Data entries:
--------------------------------------------------

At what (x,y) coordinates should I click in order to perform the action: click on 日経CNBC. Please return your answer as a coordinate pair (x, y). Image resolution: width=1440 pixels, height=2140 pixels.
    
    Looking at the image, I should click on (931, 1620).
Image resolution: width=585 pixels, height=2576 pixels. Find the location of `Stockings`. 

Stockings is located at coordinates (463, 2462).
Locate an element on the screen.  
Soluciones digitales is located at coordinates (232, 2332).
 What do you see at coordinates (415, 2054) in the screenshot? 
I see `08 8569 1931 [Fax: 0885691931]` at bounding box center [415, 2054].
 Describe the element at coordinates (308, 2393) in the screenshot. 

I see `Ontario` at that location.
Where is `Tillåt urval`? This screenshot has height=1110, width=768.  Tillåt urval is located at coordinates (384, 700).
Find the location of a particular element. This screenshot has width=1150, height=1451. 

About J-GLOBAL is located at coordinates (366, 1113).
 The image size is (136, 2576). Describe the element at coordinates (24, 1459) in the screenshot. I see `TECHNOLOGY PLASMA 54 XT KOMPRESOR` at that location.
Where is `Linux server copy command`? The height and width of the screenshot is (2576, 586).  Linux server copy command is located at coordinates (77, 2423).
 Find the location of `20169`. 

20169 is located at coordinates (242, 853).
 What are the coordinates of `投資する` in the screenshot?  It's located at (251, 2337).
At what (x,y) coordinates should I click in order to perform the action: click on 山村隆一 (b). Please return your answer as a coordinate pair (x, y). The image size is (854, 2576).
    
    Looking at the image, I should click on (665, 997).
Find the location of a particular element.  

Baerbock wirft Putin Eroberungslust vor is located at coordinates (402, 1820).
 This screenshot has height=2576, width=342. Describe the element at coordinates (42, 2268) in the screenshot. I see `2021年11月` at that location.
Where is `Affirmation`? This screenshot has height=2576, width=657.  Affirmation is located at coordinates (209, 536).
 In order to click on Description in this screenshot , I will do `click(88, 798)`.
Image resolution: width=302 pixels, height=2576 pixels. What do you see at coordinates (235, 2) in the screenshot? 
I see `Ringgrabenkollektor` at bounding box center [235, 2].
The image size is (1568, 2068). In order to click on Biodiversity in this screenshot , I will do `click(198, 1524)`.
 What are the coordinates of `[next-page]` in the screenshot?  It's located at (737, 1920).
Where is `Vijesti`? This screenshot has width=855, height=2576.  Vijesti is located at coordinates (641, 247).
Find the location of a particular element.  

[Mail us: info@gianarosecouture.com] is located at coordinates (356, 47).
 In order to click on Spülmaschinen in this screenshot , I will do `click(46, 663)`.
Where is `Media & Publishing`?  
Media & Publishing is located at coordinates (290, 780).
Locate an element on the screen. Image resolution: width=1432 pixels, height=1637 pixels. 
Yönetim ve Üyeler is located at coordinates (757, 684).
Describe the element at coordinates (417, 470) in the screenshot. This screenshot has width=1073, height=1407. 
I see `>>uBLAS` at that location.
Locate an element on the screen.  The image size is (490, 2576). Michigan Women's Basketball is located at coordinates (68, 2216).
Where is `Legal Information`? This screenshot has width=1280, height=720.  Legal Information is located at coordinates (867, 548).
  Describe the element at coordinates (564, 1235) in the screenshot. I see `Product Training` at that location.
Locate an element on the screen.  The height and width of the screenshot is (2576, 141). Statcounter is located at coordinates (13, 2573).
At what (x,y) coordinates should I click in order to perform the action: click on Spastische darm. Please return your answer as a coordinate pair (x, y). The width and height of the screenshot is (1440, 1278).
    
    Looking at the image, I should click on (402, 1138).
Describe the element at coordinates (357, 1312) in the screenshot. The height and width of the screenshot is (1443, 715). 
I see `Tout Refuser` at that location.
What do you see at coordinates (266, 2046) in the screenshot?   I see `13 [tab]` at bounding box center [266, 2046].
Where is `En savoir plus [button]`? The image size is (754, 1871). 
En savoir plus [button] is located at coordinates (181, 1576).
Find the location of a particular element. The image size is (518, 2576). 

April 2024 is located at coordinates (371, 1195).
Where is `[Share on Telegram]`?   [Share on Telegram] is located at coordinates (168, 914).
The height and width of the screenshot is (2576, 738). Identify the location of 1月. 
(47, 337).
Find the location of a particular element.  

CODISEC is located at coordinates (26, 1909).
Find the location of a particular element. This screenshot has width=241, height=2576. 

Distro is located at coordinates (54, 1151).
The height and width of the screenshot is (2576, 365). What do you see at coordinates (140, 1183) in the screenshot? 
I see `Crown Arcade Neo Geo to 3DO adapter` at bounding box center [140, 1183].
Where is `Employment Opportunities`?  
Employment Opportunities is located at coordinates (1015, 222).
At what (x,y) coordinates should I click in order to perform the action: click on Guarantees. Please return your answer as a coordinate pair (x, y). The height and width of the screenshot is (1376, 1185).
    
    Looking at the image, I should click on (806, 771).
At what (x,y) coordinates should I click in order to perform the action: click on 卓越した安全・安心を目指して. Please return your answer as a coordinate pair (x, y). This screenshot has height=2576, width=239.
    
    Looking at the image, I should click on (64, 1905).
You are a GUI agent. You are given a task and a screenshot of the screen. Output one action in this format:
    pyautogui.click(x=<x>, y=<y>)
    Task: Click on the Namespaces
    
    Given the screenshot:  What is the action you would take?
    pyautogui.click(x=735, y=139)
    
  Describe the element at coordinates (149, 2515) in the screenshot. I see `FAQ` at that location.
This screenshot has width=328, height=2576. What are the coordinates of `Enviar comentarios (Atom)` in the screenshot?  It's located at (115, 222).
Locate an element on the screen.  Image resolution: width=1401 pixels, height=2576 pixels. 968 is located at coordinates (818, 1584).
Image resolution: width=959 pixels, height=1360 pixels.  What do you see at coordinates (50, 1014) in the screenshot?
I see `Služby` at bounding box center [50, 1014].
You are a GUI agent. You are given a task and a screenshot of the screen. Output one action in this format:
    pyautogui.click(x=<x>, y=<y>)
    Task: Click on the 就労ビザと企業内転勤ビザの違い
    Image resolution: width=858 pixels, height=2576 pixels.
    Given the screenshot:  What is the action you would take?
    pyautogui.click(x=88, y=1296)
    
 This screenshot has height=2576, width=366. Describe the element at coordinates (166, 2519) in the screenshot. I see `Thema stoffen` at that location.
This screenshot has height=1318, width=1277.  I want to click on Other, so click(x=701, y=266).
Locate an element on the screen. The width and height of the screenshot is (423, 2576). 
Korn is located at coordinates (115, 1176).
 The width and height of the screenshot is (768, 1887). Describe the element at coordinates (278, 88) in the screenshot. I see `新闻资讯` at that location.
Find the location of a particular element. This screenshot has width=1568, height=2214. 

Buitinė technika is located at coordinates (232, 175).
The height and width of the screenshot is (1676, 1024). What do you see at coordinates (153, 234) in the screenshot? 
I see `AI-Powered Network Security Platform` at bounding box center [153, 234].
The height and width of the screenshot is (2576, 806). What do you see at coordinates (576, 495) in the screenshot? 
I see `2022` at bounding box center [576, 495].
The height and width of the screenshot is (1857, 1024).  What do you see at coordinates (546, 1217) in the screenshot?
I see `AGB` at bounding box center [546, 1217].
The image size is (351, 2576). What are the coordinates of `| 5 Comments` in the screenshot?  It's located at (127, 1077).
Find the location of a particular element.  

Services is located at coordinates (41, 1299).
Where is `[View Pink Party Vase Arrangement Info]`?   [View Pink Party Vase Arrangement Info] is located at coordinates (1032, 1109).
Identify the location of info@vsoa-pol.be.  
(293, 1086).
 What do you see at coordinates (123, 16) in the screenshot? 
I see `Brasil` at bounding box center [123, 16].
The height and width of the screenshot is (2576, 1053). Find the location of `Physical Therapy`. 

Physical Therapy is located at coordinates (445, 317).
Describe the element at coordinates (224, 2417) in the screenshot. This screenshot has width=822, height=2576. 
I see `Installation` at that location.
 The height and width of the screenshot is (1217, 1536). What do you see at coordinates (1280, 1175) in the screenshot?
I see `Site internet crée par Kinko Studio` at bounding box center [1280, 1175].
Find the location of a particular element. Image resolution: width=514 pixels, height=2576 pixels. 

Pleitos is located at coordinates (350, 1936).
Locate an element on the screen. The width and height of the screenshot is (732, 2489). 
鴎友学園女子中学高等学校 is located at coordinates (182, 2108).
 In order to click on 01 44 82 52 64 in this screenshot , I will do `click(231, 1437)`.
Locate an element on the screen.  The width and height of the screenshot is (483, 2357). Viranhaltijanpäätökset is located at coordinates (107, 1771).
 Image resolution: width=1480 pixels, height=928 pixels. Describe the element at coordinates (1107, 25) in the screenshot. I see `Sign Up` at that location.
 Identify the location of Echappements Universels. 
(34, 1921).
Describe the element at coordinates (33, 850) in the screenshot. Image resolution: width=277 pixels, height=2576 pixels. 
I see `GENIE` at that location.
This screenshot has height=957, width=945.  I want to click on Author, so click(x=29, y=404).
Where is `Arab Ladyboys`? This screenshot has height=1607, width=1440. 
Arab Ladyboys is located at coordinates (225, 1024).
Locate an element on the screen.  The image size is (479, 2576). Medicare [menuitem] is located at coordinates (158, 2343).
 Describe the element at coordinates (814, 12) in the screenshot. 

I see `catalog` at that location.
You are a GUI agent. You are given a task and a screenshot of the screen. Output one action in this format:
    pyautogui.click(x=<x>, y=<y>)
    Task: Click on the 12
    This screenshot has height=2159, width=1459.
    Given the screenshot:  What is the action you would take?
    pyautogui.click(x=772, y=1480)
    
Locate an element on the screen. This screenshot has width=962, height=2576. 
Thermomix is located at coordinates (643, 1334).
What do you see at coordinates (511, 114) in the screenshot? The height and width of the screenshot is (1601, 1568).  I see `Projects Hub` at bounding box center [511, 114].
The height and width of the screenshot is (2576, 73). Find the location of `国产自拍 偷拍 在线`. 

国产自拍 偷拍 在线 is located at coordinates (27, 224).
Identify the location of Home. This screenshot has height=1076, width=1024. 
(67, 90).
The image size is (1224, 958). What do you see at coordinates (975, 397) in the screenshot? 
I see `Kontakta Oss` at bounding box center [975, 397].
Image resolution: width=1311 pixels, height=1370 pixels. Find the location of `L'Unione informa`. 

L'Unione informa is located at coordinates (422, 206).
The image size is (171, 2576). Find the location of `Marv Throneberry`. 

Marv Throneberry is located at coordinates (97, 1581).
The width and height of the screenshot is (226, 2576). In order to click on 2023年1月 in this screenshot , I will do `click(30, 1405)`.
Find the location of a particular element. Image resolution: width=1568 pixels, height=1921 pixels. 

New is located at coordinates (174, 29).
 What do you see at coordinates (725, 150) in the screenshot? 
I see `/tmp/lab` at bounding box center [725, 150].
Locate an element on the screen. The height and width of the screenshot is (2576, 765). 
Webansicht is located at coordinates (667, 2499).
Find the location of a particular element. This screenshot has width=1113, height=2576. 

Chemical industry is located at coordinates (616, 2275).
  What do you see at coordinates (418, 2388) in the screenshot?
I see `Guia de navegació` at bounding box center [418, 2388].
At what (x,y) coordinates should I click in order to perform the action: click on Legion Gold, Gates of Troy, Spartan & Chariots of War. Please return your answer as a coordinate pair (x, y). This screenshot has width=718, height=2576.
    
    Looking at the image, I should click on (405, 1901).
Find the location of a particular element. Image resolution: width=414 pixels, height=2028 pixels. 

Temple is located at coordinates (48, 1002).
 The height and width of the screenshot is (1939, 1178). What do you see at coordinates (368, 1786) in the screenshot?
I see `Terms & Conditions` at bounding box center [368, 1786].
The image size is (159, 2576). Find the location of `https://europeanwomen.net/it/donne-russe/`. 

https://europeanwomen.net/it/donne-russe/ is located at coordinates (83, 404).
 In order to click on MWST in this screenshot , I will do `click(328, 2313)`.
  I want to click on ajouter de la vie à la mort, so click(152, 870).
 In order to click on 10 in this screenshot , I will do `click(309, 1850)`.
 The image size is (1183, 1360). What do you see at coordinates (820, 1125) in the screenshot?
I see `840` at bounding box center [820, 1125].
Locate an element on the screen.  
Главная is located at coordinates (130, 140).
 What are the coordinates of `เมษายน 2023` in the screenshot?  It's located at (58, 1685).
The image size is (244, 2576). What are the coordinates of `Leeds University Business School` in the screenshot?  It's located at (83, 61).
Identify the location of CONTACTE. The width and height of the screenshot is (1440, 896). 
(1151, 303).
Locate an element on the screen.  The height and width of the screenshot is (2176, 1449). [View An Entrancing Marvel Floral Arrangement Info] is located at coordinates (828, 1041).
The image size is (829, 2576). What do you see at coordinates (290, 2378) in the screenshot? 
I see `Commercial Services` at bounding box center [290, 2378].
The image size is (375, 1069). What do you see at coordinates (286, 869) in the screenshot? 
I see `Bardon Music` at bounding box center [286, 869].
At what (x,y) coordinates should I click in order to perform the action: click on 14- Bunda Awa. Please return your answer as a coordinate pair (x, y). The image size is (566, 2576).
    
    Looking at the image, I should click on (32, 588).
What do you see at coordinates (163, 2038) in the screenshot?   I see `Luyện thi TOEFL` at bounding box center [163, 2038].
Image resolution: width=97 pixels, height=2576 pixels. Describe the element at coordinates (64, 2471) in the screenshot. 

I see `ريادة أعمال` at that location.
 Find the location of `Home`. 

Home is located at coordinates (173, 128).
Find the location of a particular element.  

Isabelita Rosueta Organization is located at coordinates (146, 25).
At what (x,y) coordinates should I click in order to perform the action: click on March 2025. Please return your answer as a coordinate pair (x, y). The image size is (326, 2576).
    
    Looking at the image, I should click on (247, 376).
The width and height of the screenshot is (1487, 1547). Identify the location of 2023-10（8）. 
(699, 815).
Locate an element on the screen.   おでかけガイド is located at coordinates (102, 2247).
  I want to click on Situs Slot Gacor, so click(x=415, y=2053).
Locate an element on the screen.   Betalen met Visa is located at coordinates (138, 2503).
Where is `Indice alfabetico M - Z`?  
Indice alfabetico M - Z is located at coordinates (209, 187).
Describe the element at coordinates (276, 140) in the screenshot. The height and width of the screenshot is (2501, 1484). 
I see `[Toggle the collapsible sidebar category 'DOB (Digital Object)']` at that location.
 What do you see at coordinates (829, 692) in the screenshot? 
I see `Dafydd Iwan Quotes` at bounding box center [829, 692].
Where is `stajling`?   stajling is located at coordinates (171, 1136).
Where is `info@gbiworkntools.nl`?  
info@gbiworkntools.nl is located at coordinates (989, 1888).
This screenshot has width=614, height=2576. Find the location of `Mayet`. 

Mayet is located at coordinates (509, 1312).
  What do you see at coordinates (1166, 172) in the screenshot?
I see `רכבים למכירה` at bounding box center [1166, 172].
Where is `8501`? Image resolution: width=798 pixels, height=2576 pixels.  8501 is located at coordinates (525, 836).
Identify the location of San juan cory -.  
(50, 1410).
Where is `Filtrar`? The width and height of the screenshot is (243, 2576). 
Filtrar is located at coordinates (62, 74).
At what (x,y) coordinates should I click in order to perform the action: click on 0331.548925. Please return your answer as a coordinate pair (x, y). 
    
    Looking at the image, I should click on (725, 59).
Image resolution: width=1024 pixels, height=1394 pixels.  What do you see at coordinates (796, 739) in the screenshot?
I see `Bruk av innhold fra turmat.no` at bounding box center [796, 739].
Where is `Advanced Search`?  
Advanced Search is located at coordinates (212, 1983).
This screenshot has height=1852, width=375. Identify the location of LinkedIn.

--------------------------------------------------

Where a line above holds the string "Arrangement", copy that line.

Where is `[View Pink Party Vase Arrangement Info]`?   [View Pink Party Vase Arrangement Info] is located at coordinates (1032, 1109).
Locate an element on the screen.  The height and width of the screenshot is (2176, 1449). [View An Entrancing Marvel Floral Arrangement Info] is located at coordinates (828, 1041).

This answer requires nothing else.